In looking at leadership scandals and the tendencies of today’s political leaders to be Narcissistic Sociopaths, it struck me, where were the women?
As I thought about it more, I realized that very few of the scandals that are plaguing politics in Canada, the US and Europe today are being initiated by women leaders. And what’s up with that? Women are more successful these days in breaking through the glass ceiling but then why aren’t there more scandals involving women?
Are women just more ethical than men? Are the numbers of women in leadership scandals too few or have they not been there long enough for us to notice a trend in woman initiated scandals?

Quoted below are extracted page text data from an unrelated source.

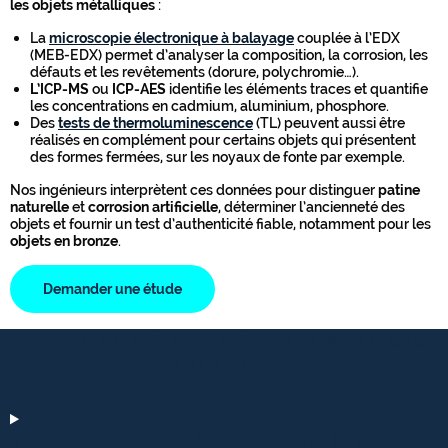
les objets métalliques
:
La
microscopie électronique à balayage
couplée à l’EDX
(MEB-EDX) permet d’analyser la composition, la corrosion, les
défauts et les revêtements (dorure, polychromie…).
L’ICP-MS
ou
ICP-AES
identifie les éléments traces et quantifie
les concentrations en cadmium, aluminium, phosphore.
Des
tests de thermoluminescence
(TL) peuvent aussi être
réalisés en complément pour certains objets qui présentent
des formes fermées, sur les noyaux de fonte par exemple.
Nos ingénieurs interprètent ces données pour distinguer
patine
naturelle
et
corrosion artificielle
, déterminer l’ancienneté des
objets et fournir un test d’authenticité fiable, notamment pour les
objets en bronze
.
Demander une étude
UNE ÉTUDE DU MÉTAL EN TROIS
PHASES
01 - ÉTUDE DE LA COMPOSITION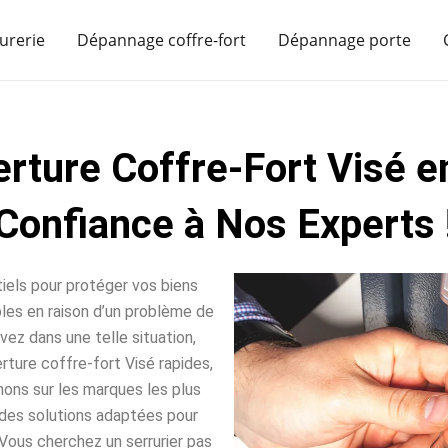
urerie
Dépannage coffre-fort
Dépannage porte
rture Coffre-Fort Visé e
Confiance à Nos Experts 
iels pour protéger vos biens
sables en raison d’un problème de
vez dans une telle situation,
ture coffre-fort Visé rapides,
nons sur les marques les plus
des solutions adaptées pour
Vous cherchez un serrurier pas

Since Freud says that everything we do springs from two motives: the urge for sex and the desire to be great, one would expect that the combination of the two would result in just as many scandals involving women as men.
But that’s not the case. Scandals seem to be the virtually exclusive purview of men. While leadership isn’t only about avoiding scandals, is it perhaps that women make better leaders than men?

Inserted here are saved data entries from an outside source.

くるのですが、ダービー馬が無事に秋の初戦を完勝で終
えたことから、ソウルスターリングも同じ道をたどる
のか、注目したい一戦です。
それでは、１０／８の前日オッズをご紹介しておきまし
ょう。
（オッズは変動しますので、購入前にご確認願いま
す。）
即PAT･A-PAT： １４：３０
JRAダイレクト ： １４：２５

Do you remember Eleanor Clitheroe (sp?, Ontario Hydro)? I think the untouchable Hazel McCallion made news recently regarding her feting City contracts to her family members.
Oh I’m sure the same ratio of female leaders get up to their fair share of misdeeds as their male counterparts. 3 reasons why we don’t see it as much:
1. There are less women at the top than men (for now, and for less time – as you mentioned).
2. They are much better at concealment or are assumed to have better behaviour (perhaps this is sexist, but I think a considerable number of women might agree).
3. Female leaders commit boring scandals (this point has absolutely no fact-based evidence and should be stricken from the record – but Mayor McCallion’s handling of City Contracts – BORING!).
I like how you say “…leadership isn’t only about avoiding scandals…” – as if creating and avoiding scandals is listed as one of the main job duties for your everyday CEO / President / Politician type. That’s funny!
In regards to quality of leadership, I like to believe it is a trait that transcends any type of demographic division. In this day-in-age I hope I am in the growing majority.
Well Gord, you better read today’s post because while we may strive to think that all people are equal, that may not actually be the case. I think there is a case to be made that women are better leaders than men.
I’m not sure that Freud saw particularly clearly into the female psyche, as others observed later on. I think one of the differentiating factors in the possible lesser evils of female leadership is women’s general tendency to enjoy collaboration rather than competition. I would posit that in the act of collaborating, there is less room for deceit and scandal. It is also a reflection of a generally lesser quest for “greatness” as defined by a predominantly (or historically built) male system. It all ties in to the way in which women tend to seek meaning in their work and to move through life with very permeable boundaries between personal life and work life. Just offering some personal ruminations to ruminate over…
Thanks for the rumination. There are so many variables to leadership that it boggles my mind and yes, collaboration is one facet at which women excel.